La mujer hizo un ademán para indicar que no era necesario que le agradeciera, y las dos subieron por una escalera abierta hasta el segundo piso, donde un corredor en forma de C daba a la sala. Las habitaciones para invitados estaban a la derecha. Tess dio vuelta a la izquierda, hacia su propio cuarto. A diferencia de la casa de Mary, todo ahí era nuevo y combinaba, en tonos neutros, con sólo algunos toques de colores pastel aquí y allá. Todo era perfecto. Ella no tenía que encargarse de nada.
María dejó caer la bolsa de Tess en una banca que estaba al pie de la cama y recorrió la habitación bajando unas persianas blancas con plateado, para después cerrar la puerta del balcón que daba a la piscina.

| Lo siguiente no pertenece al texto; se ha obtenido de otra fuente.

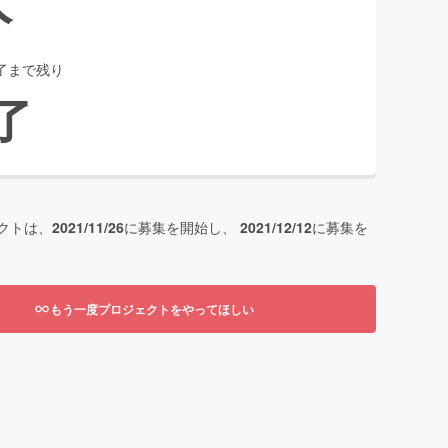
了まで残り
了
クトは、
2021/11/26
に募集を開始し、
2021/12/12
に募集を
もう一度プロジェクトをやってほしい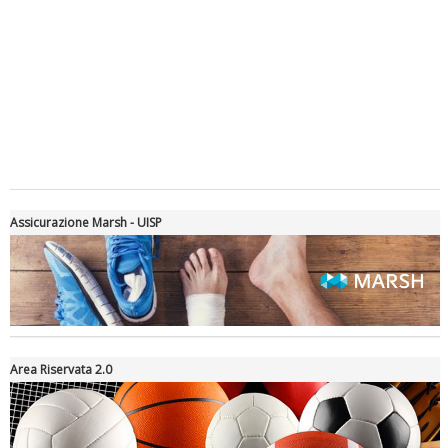
Luglio 2026: "Pensando con i piedi, si possono fare le
rivoluzioni"
Assicurazione Marsh - UISP
Area Riservata 2.0
Tiziano Pesce a Radio InBlu2000 traccia il bilancio della stagione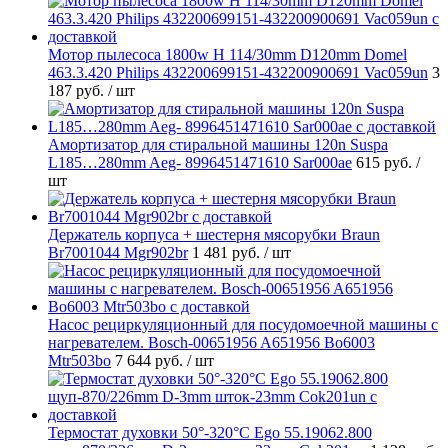
Мотор пылесоса 1800w H 114/30mm D120mm Domel
463.3.420 Philips 432200699151-432200900691 Vac059un
3
187 руб.
/ шт
Амортизатор для стиральной машины 120n Suspa
L185…280mm Aeg- 8996451471610 Sar000ae
615 руб.
/
шт
Держатель корпуса + шестерня мясорубки Braun
Br7001044 Mgr902br
1 481 руб.
/ шт
Насос рециркуляционный для посудомоечной машины с
нагревателем. Bosch-00651956 A651956 Bo6003
Mtr503bo
7 644 руб.
/ шт
Термостат духовки 50°-320°C Ego 55.19062.800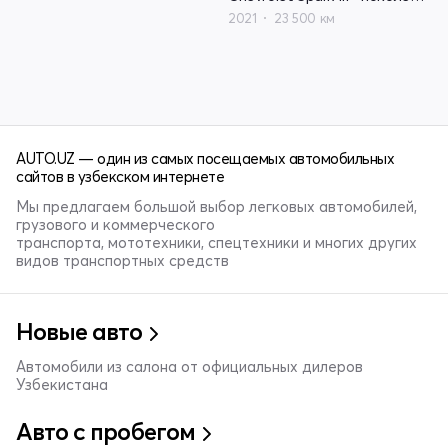
2021
23 500 км
AUTO.UZ — один из самых посещаемых автомобильных
сайтов в узбекском интернете
Мы предлагаем большой выбор легковых автомобилей,
грузового и коммерческого
транспорта, мототехники, спецтехники и многих других
видов транспортных средств
Новые авто
Автомобили из салона от официальных дилеров
Узбекистана
Авто с пробегом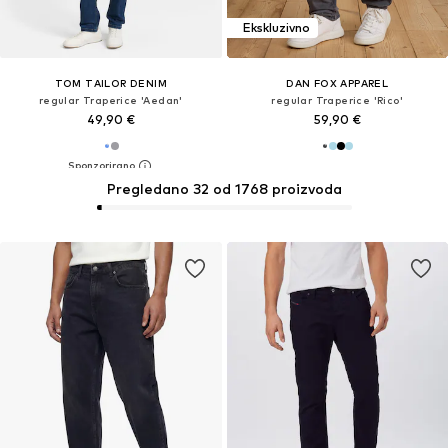
Ekskluzivno
TOM TAILOR DENIM
DAN FOX APPAREL
regular Traperice 'Aedan'
regular Traperice 'Rico'
49,90 €
59,90 €
Pregledano 32 od 1768 proizvoda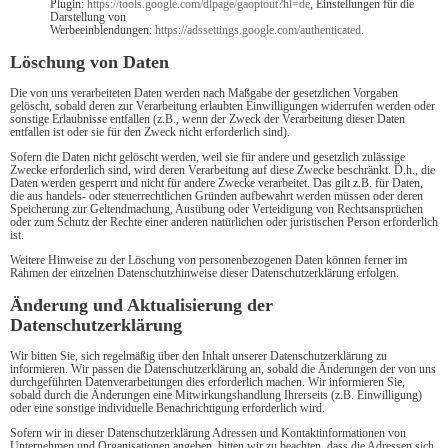
Plugin:
https://tools.google.com/dlpage/gaoptout?hl=de
, Einstellungen für die
Darstellung von
Werbeeinblendungen:
https://adssettings.google.com/authenticated
.
Löschung von Daten
Die von uns verarbeiteten Daten werden nach Maßgabe der gesetzlichen Vorgaben
gelöscht, sobald deren zur Verarbeitung erlaubten Einwilligungen widerrufen werden oder
sonstige Erlaubnisse entfallen (z.B., wenn der Zweck der Verarbeitung dieser Daten
entfallen ist oder sie für den Zweck nicht erforderlich sind).
Sofern die Daten nicht gelöscht werden, weil sie für andere und gesetzlich zulässige
Zwecke erforderlich sind, wird deren Verarbeitung auf diese Zwecke beschränkt. D.h., die
Daten werden gesperrt und nicht für andere Zwecke verarbeitet. Das gilt z.B. für Daten,
die aus handels- oder steuerrechtlichen Gründen aufbewahrt werden müssen oder deren
Speicherung zur Geltendmachung, Ausübung oder Verteidigung von Rechtsansprüchen
oder zum Schutz der Rechte einer anderen natürlichen oder juristischen Person erforderlich
ist.
Weitere Hinweise zu der Löschung von personenbezogenen Daten können ferner im
Rahmen der einzelnen Datenschutzhinweise dieser Datenschutzerklärung erfolgen.
Änderung und Aktualisierung der
Datenschutzerklärung
Wir bitten Sie, sich regelmäßig über den Inhalt unserer Datenschutzerklärung zu
informieren. Wir passen die Datenschutzerklärung an, sobald die Änderungen der von uns
durchgeführten Datenverarbeitungen dies erforderlich machen. Wir informieren Sie,
sobald durch die Änderungen eine Mitwirkungshandlung Ihrerseits (z.B. Einwilligung)
oder eine sonstige individuelle Benachrichtigung erforderlich wird.
Sofern wir in dieser Datenschutzerklärung Adressen und Kontaktinformationen von
Unternehmen und Organisationen angeben, bitten wir zu beachten, dass die Adressen sich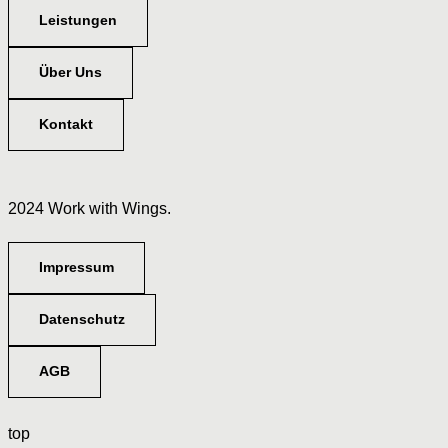
Leistungen
Über Uns
Kontakt
2024 Work with Wings.
Impressum
Datenschutz
AGB
top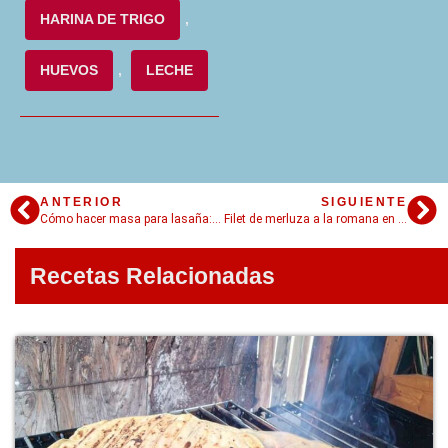
HARINA DE TRIGO
,
HUEVOS
,
LECHE
ANTERIOR
SIGUIENTE
Cómo hacer masa para lasaña: la forma más simple
Filet de merluza a la romana en 4 pasos sencillos
Recetas Relacionadas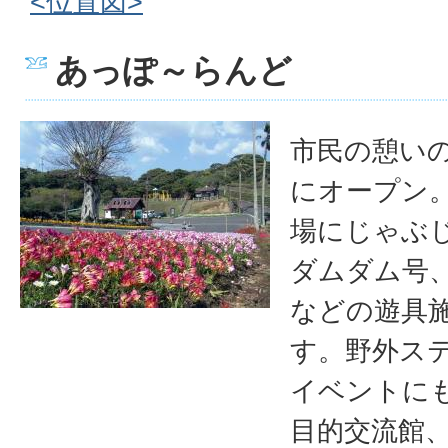
<位置図>
あっぽ～らんど
市民の憩い
にオープン
場にじゃぶ
ダムダム号
などの遊具
す。野外ス
イベントに
目的交流館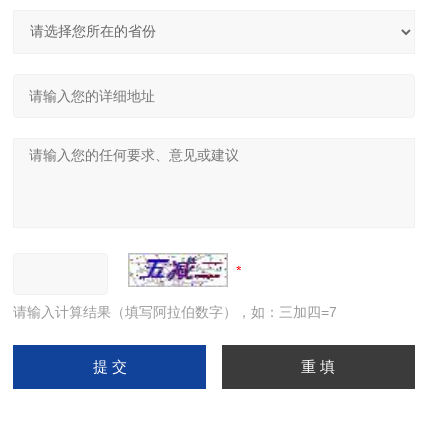
请输入计算结果（填写阿拉伯数字），如：三加四=7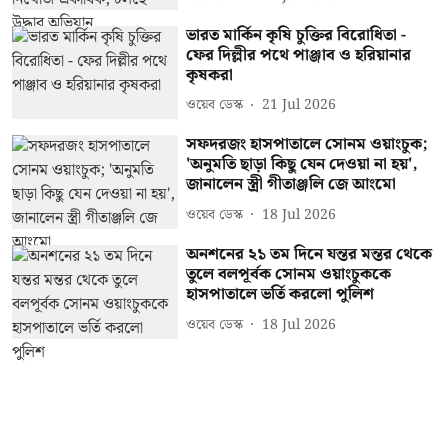
ভারত মার্কিন কৃষি চুক্তির বিরোধিতা -
ফের দিল্লীর পথে পাঞ্জাব ও হরিয়ানার
কৃষকরা
ওয়েব ডেস্ক
21 Jul 2026
সফদরজং হাসপাতালে সোনম ওয়াংচুক;
'অনুমতি ছাড়া কিছু যেন দেওয়া না হয়',
জানালেন স্ত্রী গীতাঞ্জলি জে আংমো
ওয়েব ডেস্ক
18 Jul 2026
অনশনের ২১ তম দিনে যন্তর মন্তর থেকে
তুলে বলপূর্বক সোনম ওয়াংচুককে
হাসপাতালে ভর্তি করলো পুলিশ
ওয়েব ডেস্ক
18 Jul 2026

– Gracias, María. Ya puedes irte a casa.
– Me iré cuando crea que debo hacerlo -dijo la mujer mientras se dirigía escaleras abajo otra vez. Tess sonrió. Aunque estaba acostumbrada a vivir sola, se sentía muy contenta al tener a aquella parlanchina ama de llaves ahí esa noche. Regresó por el balcón central y se quedó mirando hacia la sala. El techo tenía una altura de más de cinco metros y estaba decorado en varios tonos de blanco. Un magnífico piano color crema, uno de los dos que había en la casa, se encontraba al pie de los espléndidos ventanales de la parte del frente.
Tess se lavó la cara, se quitó los pantalones vaqueros y se puso una bata de algodón de una pieza; luego regresó a la cocina, una habitación con piso de losetas y puertas francesas que daban a un pequeño espacio que se extendía a un porche con protecciones contra insectos. María le había preparado una ensalada César, coronada con pollo asado estilo Cajun y una copa de agua color azul cobalto sobre una sencilla mesa de pino. En el centro de la mesa estaba la jarra de zinnias.
– María, bendita seas -le dijo Tess, que se sentó de inmediato y se comió una cucharada de la crujiente ensalada.
– Parece que subió un kilo o dos -observó el ama de llaves-. La pondré en forma antes de que se dé cuenta. Le planché su traje azul oscuro para el servicio fúnebre de mañana. Es una pena lo de Papá John.
– Gracias, María. Ahora, ¿te marcharás ya a casa?
– Sí, señorita Mac. Creo que me iré. Hay jugo de naranja recién hecho en el refrigerador y unas roscas de pan en el cajón, para el desayuno.